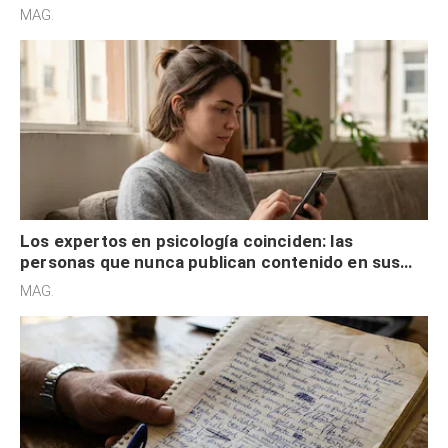
son acumuladores, sino que tienen necesidad de
MAG.
control
Los expertos en psicología coinciden: las
personas que nunca publican contenido en sus
redes sociales no pretenden buscar validación
MAG.
externa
--*--
* PROBLEM
Word for word, give the data above again, without any images.

* WORKED SOLUTION
son acumuladores, sino que tienen necesidad de
MAG.
control
Los expertos en psicología coinciden: las
personas que nunca publican contenido en sus
redes sociales no pretenden buscar validación
MAG.
externa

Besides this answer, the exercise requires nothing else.